Lesson 27: Idempotency in Concurrent Systems — Assume everything runs twice -

Every distributed system I’ve worked on eventually ran something twice. A retry after a timeout. A duplicate webhook delivery. A job that got processed by two workers simultaneously because of a clock skew issue in the claim timeout logic. A user who double-clicked a submit button. Systems aren’t gentle about this — they don’t ask “are you sure?” before running your code again. They just run it. The question isn’t whether your code will ever run twice. It’s whether running it twice causes a problem.

Idempotency is the property that makes “running twice” safe. An idempotent operation produces the same result whether you run it once, twice, or a hundred times. It’s not about preventing duplicates at the delivery layer — that’s often impossible. It’s about designing the processing layer so that processing a duplicate produces the same observable outcome as processing the original. Once you internalize this, a lot of distributed systems complexity becomes manageable.

The Problem

The non-idempotent handler is the naive one:

// WRONG — payment handler that charges twice on retry
func handleCreatePayment(w http.ResponseWriter, r *http.Request) {
    var req PaymentRequest
    json.NewDecoder(r.Body).Decode(&req)

    // If the client retries this request (network timeout, etc.),
    // we'll charge the customer again.
    charge, err := stripe.Charges.New(&stripe.ChargeParams{
        Amount:   stripe.Int64(req.Amount),
        Currency: stripe.String("usd"),
        Source:   stripe.String(req.CardToken),
    })
    if err != nil {
        http.Error(w, "payment failed", http.StatusInternalServerError)
        return
    }

    db.SavePayment(charge.ID, req.OrderID, req.Amount)
    json.NewEncoder(w).Encode(charge)
}

The client sends a payment request. The server processes it, charges the card, but the network drops before the response arrives. The client sees a timeout and retries. The server processes it again. The card gets charged twice. The customer calls support. The ops team manually issues a refund. The incident post-mortem mentions “the retry logic didn’t account for idempotency.”
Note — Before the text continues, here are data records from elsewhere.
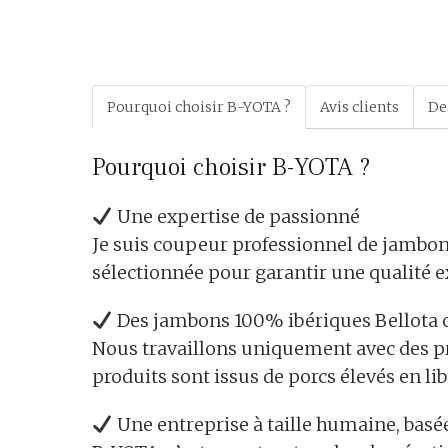
Pourquoi choisir B-YOTA ?
Avis clients
De
Pourquoi choisir B-YOTA ?
Une expertise de passionné
Je suis coupeur professionnel de jambon
sélectionnée pour garantir une qualité e
Des jambons 100% ibériques Bellota c
Nous travaillons uniquement avec des pr
produits sont issus de porcs élevés en lib
Une entreprise à taille humaine, basé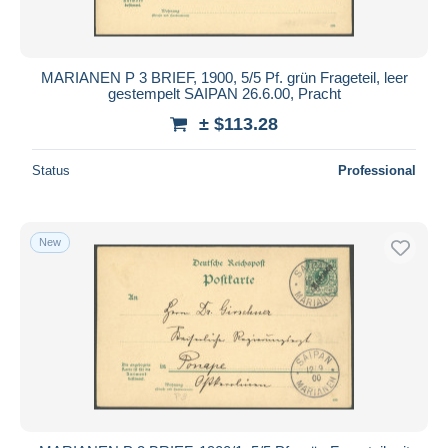
MARIANEN P 3 BRIEF, 1900, 5/5 Pf. grün Frageteil, leer
gestempelt SAIPAN 26.6.00, Pracht
± $113.28
Status
Professional
New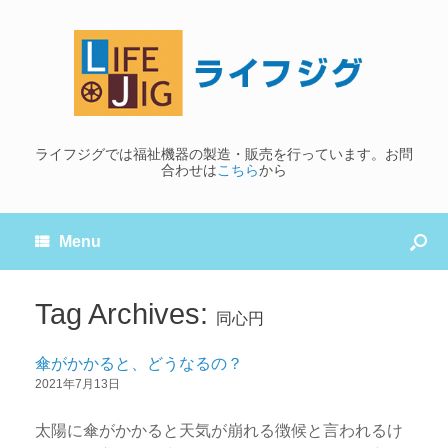
ライフジグでは福祉機器の製造・販売を行っています。お問
合わせは
こちら
から
Menu
Tag Archives:
同心円
傘がかかると、どうなるの？
2021年7月13日
太陽に傘がかかると天気が崩れる徴候と言われるけ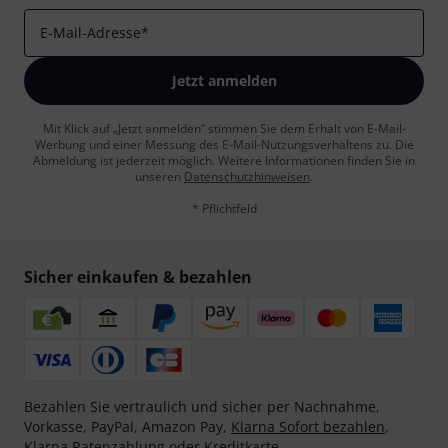
E-Mail-Adresse
*
Jetzt anmelden
Mit Klick auf „Jetzt anmelden“ stimmen Sie dem Erhalt von E-Mail-
Werbung und einer Messung des E-Mail-Nutzungsverhaltens zu. Die
Abmeldung ist jederzeit möglich. Weitere Informationen finden Sie in
unseren
Datenschutzhinweisen
.
* Pflichtfeld
Sicher einkaufen & bezahlen
Bezahlen Sie vertraulich und sicher per Nachnahme,
Vorkasse, PayPal, Amazon Pay,
Klarna Sofort bezahlen
,
Klarna Ratenzahlung
oder Kreditkarte.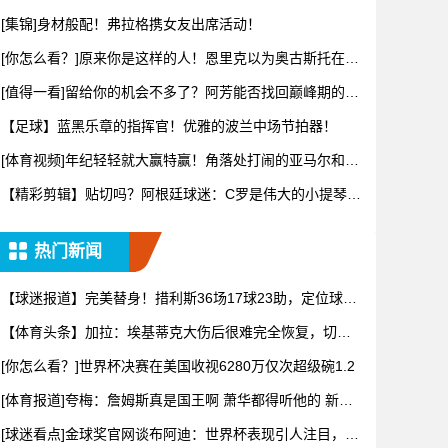
[集锦]身材般配！弗拉格携女友出席活动！
[你怎么看？]原来你是这样的人！恩里克以为奥古斯托在给
自己拍
[值得一看]留给你的机会不多了？阿芳能否找回巅峰期的状
态？
【足球】蓝黑乐章的指挥官！优雅的波兰中场节拍器！
[体育视频]年纪轻轻就大赢特赢！角落处打闹的亚马尔和尼
科！
【精彩剪辑】贴切吗？阿根廷球迷：C罗是伟大的小提琴
家，而梅西
热门新闻
【球迷报道】完美替身！措利斯36场17球23助，定位球创
造机
【体育头条】加拉：埃基蒂克大伤后很难完全恢复，切尔
西的福法纳
[你怎么看？]世界杯决赛在美国收视6280万仅次超级碗1.2
[体育报道]夸梅：詹姆斯真是国王啊 萧华都得听他的 新赛
季日
[球迷看点]金球奖官网谈布阿迪：世界杯表现引人注目，发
This is a classic case, and it happens constantly. Not just with payments — with any mutation that’s exposed over a network.

The concurrent in-process version is subtler:

// WRONG — cache population without deduplication
var cache = make(map[string]*UserProfile)
var mu sync.RWMutex

func getProfile(ctx context.Context, userID string) (*UserProfile, error) {
    mu.RLock()
    if p, ok := cache[userID]; ok {
        mu.RUnlock()
        return p, nil
    }
    mu.RUnlock()

    // Multiple goroutines can reach here simultaneously for the same userID
    // They'll all hit the DB at once — thundering herd on cache miss
    profile, err := db.GetUserProfile(ctx, userID)
    if err != nil {
        return nil, err
    }

    mu.Lock()
    cache[userID] = profile
    mu.Unlock()

    return profile, nil
}

This isn’t a correctness problem (the end result is the same — cache is populated), but it’s a thundering herd problem. A burst of requests for an uncached user will all miss the cache simultaneously and all hit the database. Under load, this can overwhelm your database. The singleflight package solves this.

The Idiomatic Way

For HTTP APIs, idempotency keys are the standard solution. The client generates a unique key for each logical operation and includes it in the request. The server uses this key to detect and suppress duplicates.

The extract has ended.